Dataset excerpts
=== Begin Enclosure ===

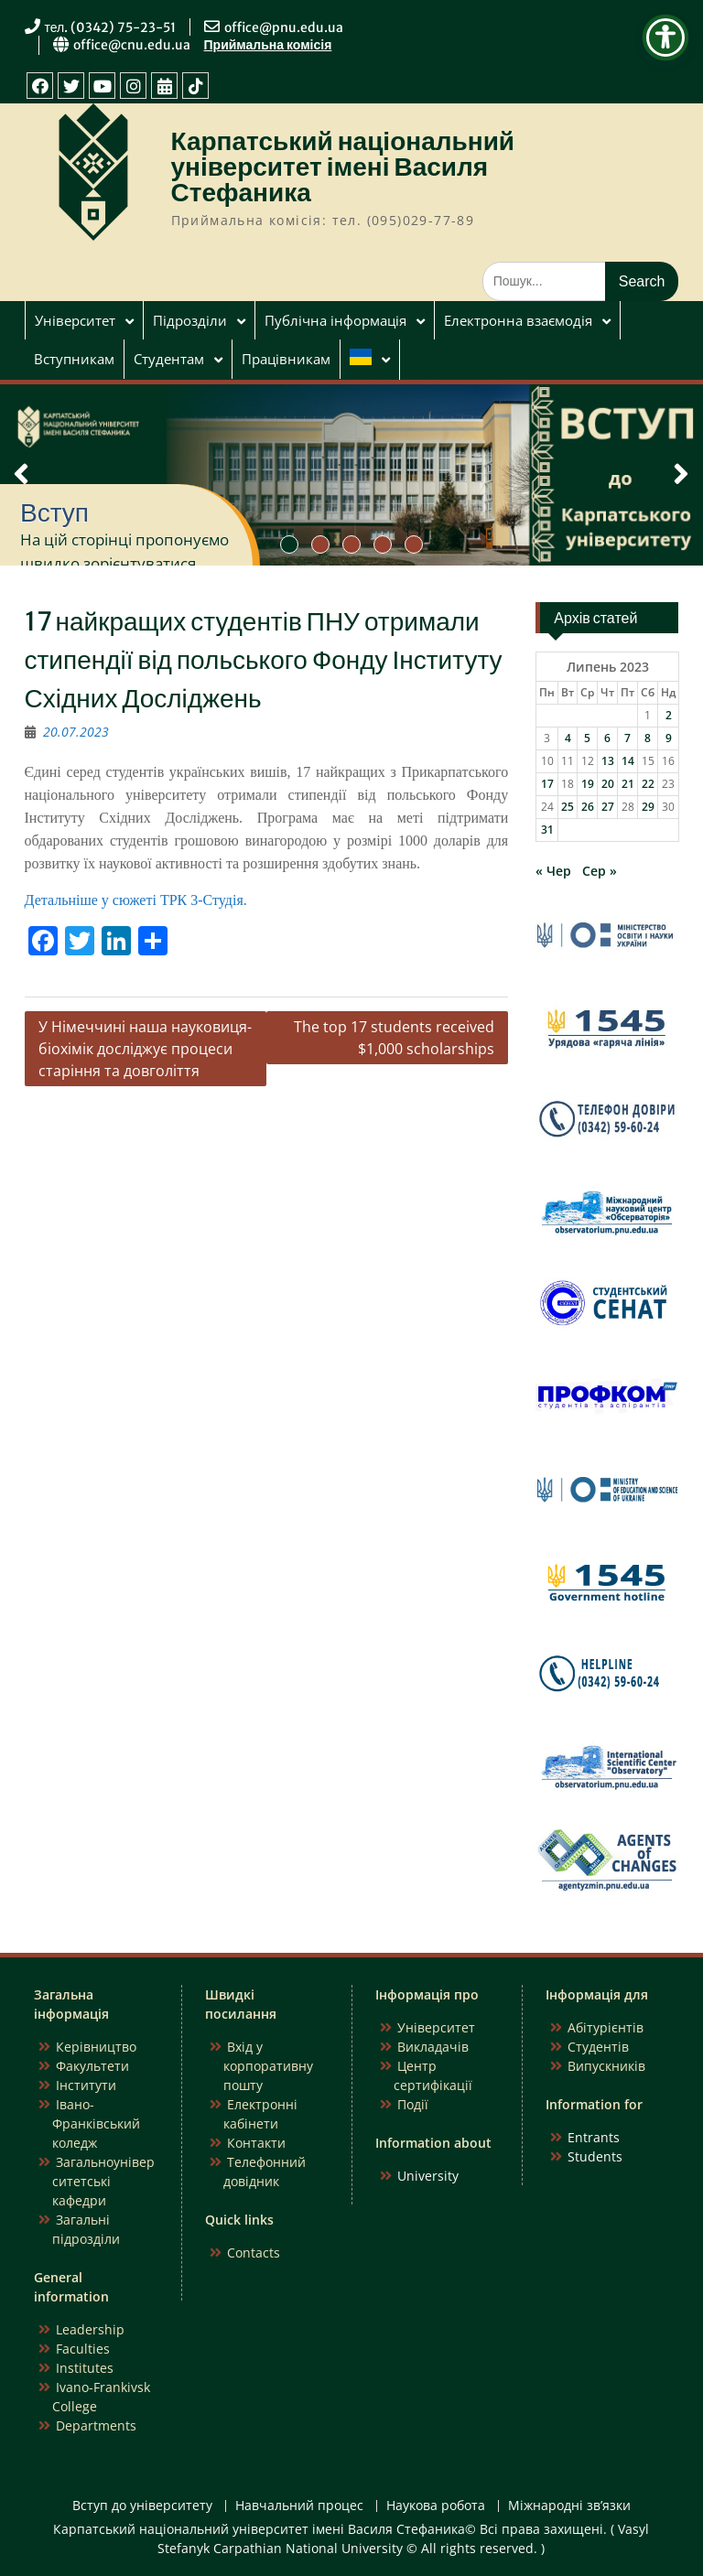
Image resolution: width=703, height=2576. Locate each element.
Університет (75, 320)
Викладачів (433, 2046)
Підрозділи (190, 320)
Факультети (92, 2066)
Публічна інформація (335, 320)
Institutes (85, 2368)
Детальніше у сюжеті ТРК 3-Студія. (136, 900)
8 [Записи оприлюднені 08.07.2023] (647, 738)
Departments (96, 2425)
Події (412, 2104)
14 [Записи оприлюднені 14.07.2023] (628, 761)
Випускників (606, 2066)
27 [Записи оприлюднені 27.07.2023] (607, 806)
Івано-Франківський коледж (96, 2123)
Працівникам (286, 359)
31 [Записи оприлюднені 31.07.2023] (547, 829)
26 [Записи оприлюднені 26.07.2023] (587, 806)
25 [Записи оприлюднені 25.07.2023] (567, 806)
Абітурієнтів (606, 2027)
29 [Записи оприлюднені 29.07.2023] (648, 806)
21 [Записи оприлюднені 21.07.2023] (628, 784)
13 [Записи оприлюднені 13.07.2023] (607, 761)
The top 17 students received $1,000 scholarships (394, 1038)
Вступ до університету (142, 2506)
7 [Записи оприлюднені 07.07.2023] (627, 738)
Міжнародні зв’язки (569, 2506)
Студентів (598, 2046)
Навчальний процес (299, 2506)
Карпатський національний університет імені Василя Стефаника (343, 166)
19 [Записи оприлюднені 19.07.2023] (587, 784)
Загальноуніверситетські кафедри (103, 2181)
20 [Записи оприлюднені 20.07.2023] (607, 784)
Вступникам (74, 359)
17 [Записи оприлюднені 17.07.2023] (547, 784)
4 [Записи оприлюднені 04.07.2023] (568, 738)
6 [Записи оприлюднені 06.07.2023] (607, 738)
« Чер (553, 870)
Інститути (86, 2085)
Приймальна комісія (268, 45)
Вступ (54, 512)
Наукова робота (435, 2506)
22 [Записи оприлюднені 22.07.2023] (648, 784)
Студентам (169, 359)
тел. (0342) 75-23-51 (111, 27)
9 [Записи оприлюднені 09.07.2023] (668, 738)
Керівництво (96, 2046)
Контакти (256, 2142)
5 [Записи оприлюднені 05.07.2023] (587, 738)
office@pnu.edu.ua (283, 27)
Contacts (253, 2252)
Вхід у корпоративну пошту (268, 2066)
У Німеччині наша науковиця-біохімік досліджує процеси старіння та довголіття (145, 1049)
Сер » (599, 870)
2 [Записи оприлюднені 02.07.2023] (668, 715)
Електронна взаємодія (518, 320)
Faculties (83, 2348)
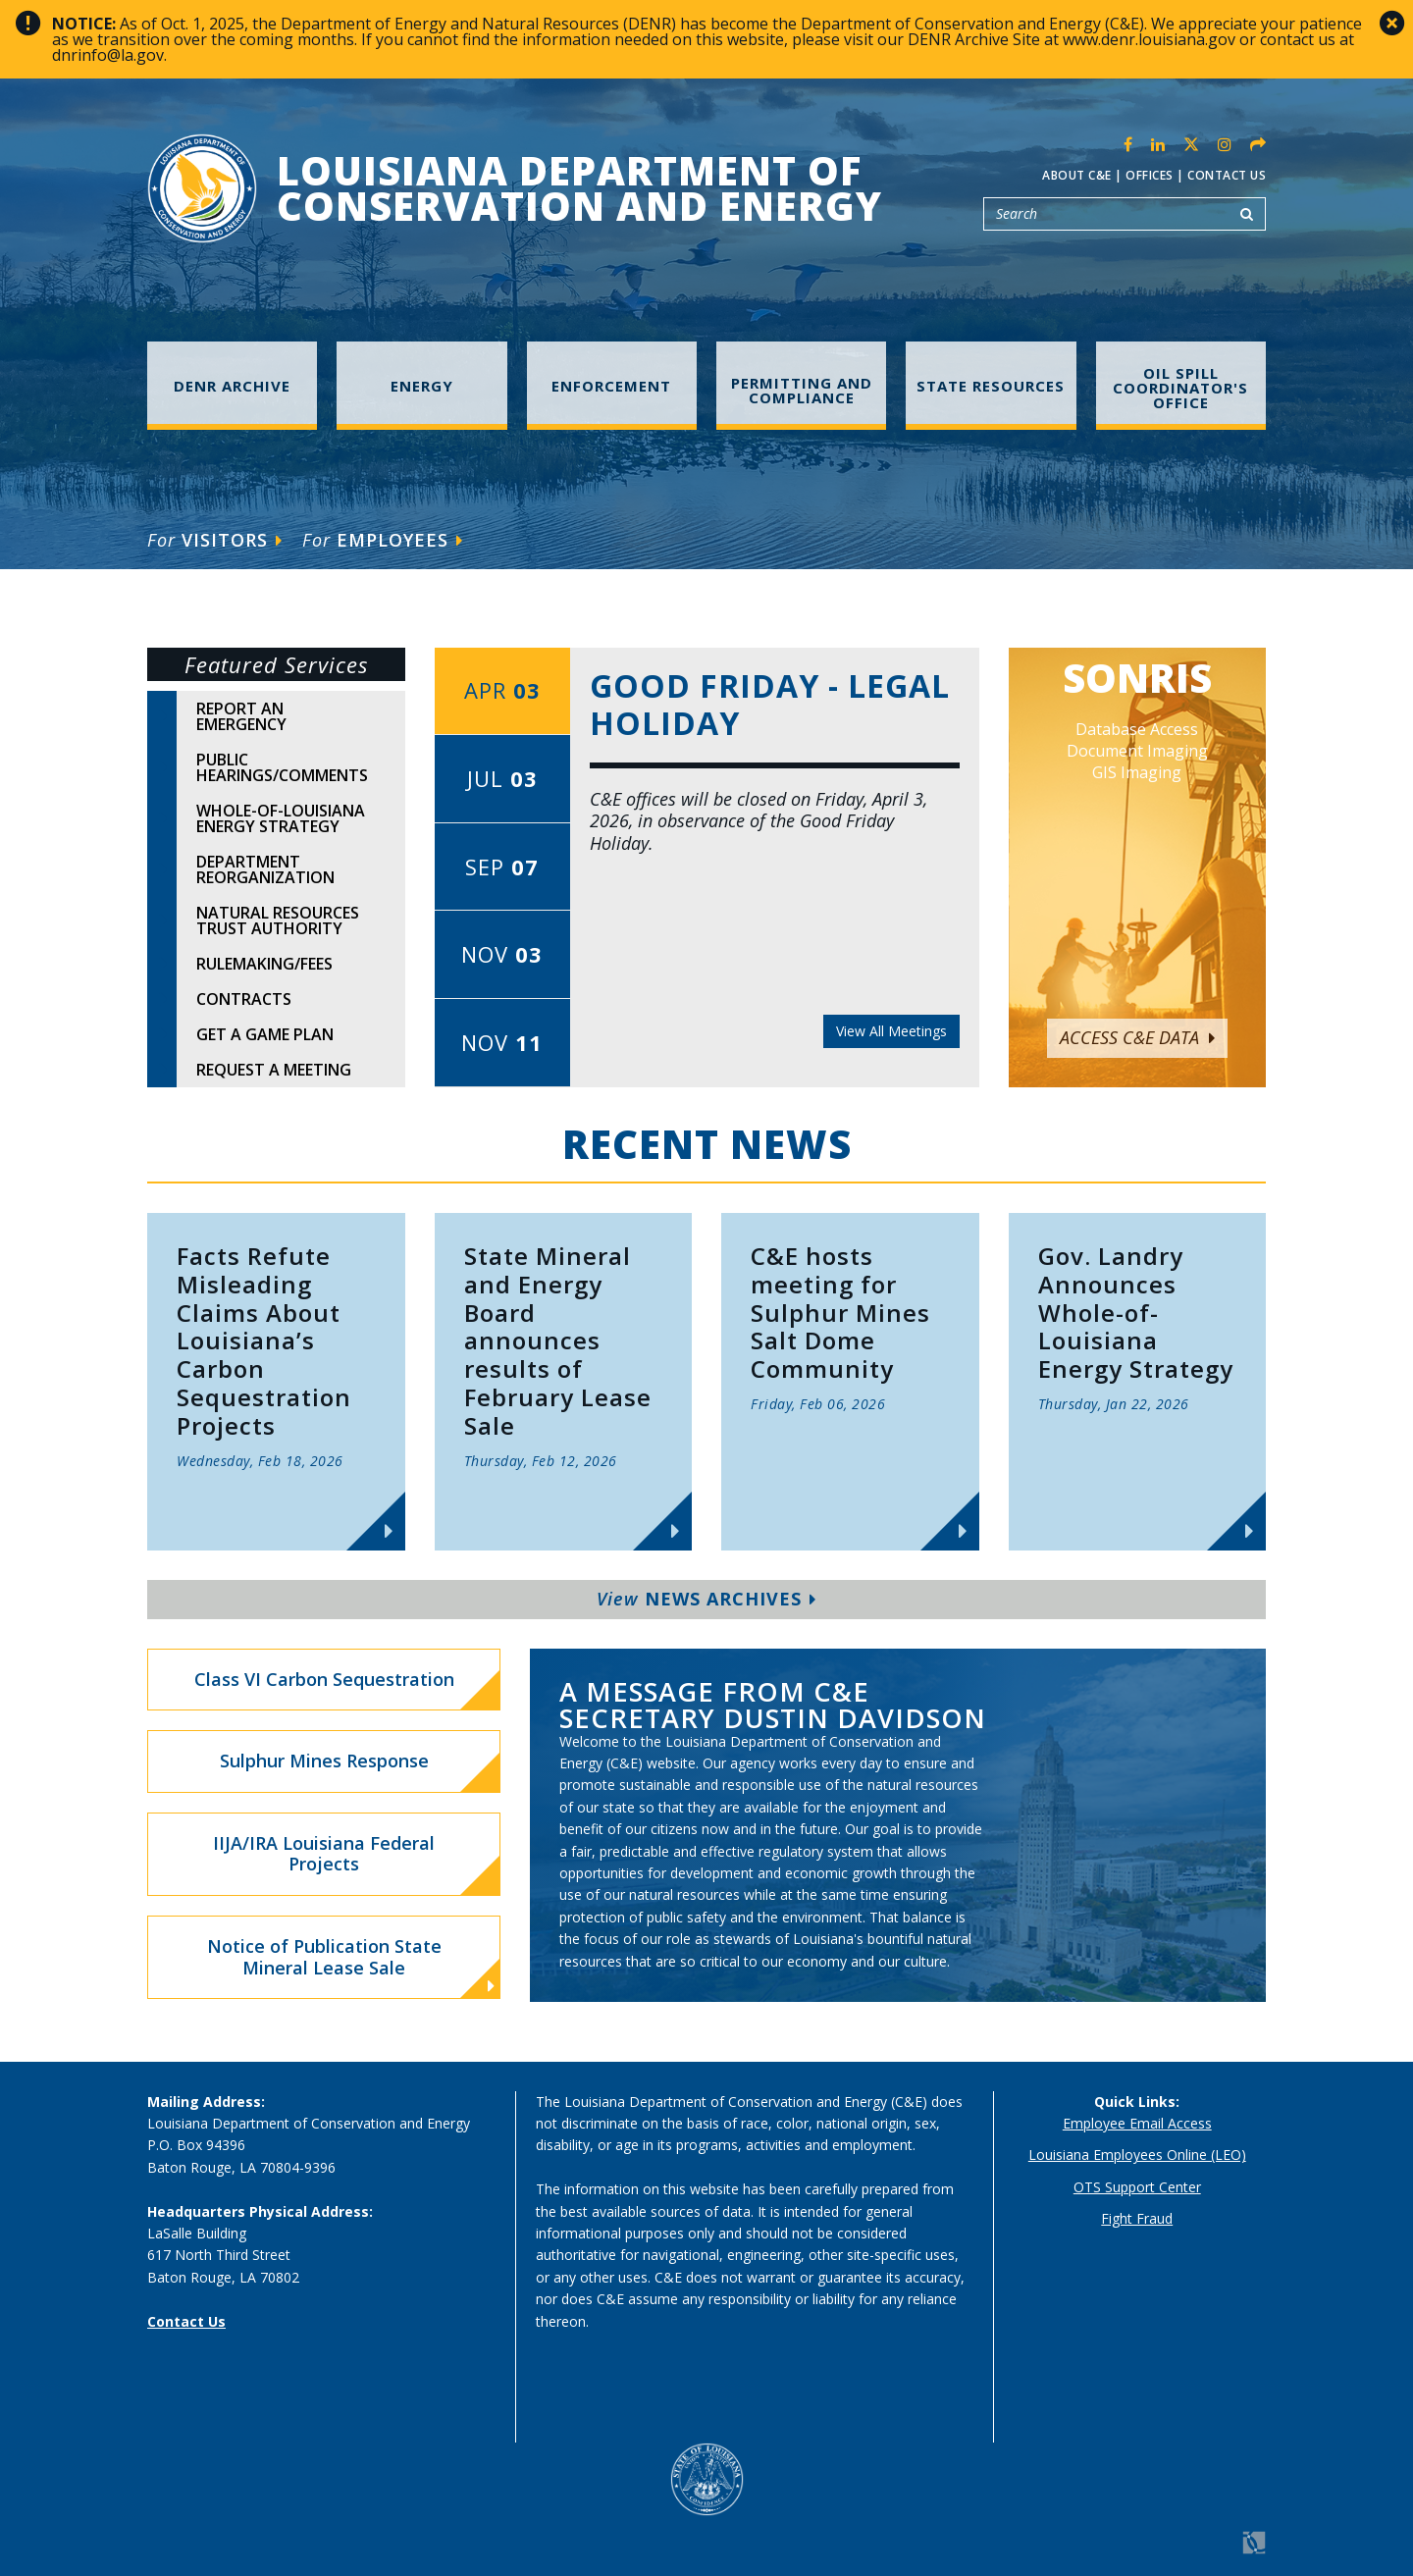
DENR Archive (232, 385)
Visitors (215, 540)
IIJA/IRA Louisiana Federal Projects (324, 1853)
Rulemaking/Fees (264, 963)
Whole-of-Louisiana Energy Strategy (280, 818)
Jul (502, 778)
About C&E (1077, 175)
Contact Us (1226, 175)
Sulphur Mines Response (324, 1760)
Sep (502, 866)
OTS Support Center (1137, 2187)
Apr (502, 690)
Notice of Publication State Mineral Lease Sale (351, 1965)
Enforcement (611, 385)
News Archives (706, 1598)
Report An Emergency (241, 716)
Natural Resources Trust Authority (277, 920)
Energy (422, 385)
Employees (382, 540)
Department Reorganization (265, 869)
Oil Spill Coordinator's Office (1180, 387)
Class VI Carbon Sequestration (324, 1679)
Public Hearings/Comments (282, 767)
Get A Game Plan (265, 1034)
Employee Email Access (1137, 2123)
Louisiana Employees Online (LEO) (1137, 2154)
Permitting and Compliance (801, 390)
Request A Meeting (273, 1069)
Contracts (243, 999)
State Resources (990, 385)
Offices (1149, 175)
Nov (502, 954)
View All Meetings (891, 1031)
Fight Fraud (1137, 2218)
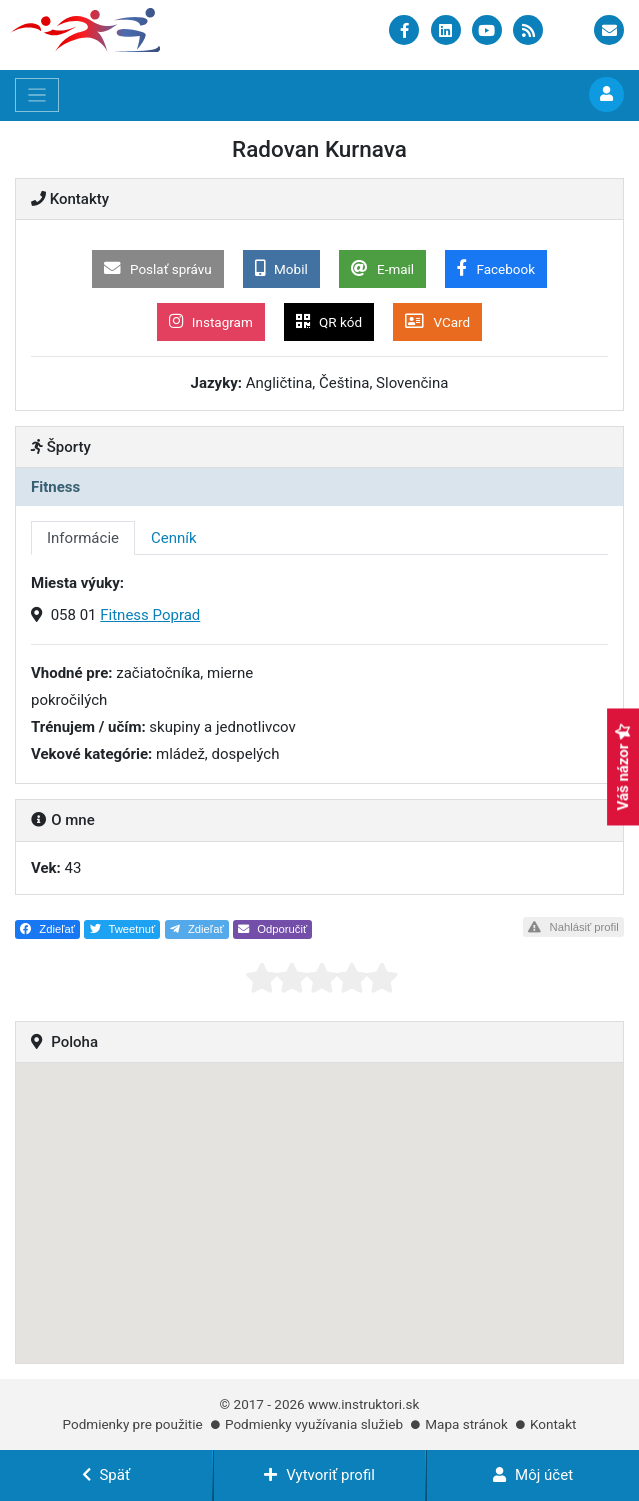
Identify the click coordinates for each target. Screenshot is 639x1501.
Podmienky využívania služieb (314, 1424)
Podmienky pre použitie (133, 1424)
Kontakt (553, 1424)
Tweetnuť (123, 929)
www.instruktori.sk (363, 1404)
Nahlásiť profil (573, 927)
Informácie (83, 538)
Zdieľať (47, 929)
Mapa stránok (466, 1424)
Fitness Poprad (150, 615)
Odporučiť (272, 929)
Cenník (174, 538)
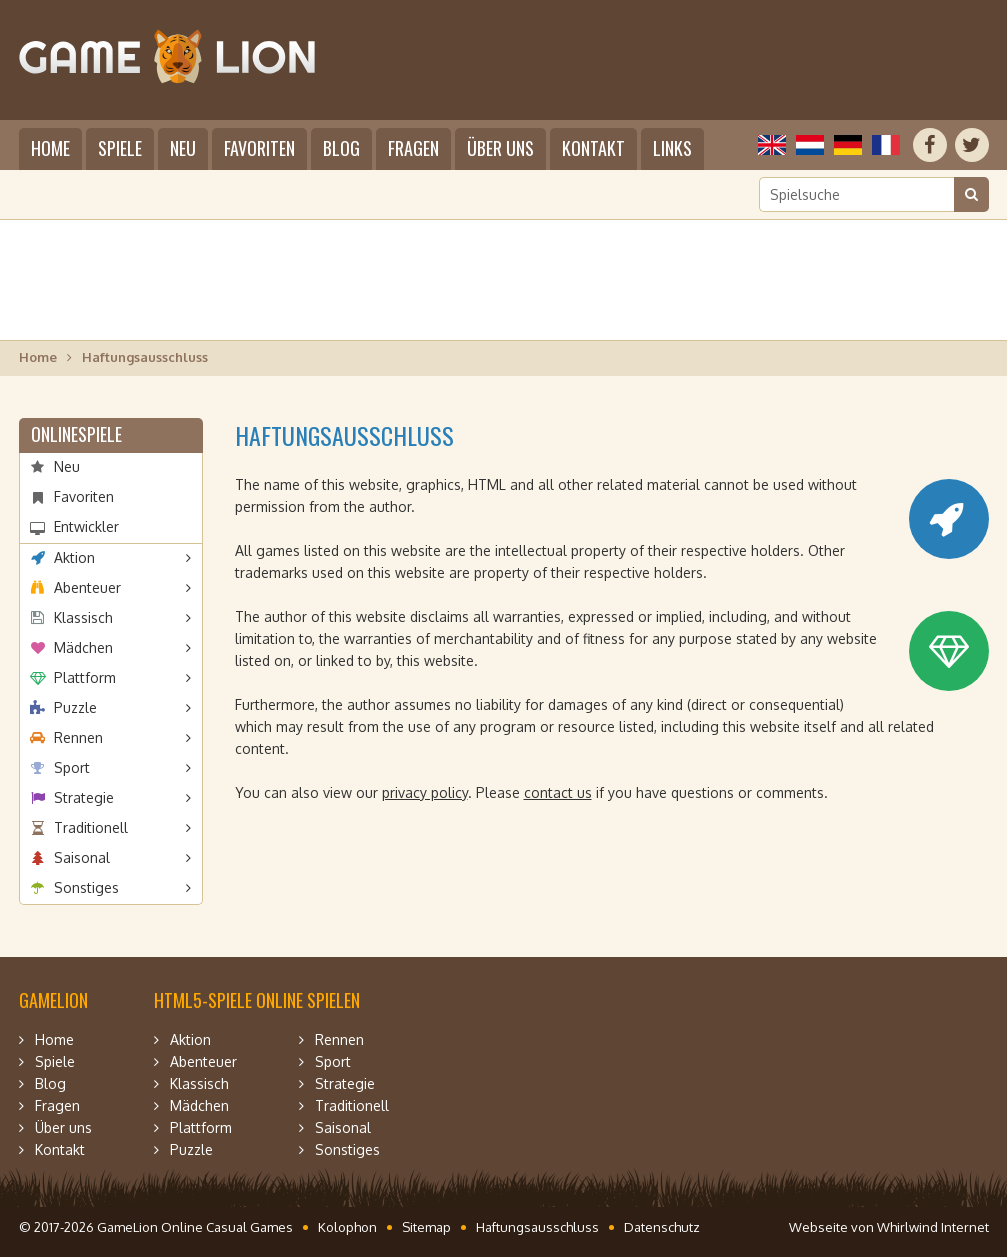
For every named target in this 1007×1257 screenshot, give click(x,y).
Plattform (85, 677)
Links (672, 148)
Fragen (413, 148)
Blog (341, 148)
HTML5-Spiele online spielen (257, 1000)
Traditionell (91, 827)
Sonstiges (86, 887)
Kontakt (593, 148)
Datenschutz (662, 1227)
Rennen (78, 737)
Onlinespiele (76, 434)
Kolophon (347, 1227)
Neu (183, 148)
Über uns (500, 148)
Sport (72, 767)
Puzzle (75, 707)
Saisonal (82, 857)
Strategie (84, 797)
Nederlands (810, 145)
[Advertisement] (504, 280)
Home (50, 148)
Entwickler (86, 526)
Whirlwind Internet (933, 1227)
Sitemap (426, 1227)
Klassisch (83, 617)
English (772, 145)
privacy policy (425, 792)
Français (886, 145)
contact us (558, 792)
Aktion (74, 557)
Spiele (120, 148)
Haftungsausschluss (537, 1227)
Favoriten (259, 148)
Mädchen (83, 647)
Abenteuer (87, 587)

=== End Enclosure ===

### WHAT IS EXPECTED
A word-for-word copy of the lines above from the one with "Sep (502, 866)" through the one with "Department Reorganization (265, 869)", inclusive, is the only output wanted.

### REPLY TO THE EXERCISE
Sep (502, 866)
OTS Support Center (1137, 2187)
Apr (502, 690)
Notice of Publication State Mineral Lease Sale (351, 1965)
Enforcement (611, 385)
News Archives (706, 1598)
Report An Emergency (241, 716)
Natural Resources Trust Authority (277, 920)
Energy (422, 385)
Employees (382, 540)
Department Reorganization (265, 869)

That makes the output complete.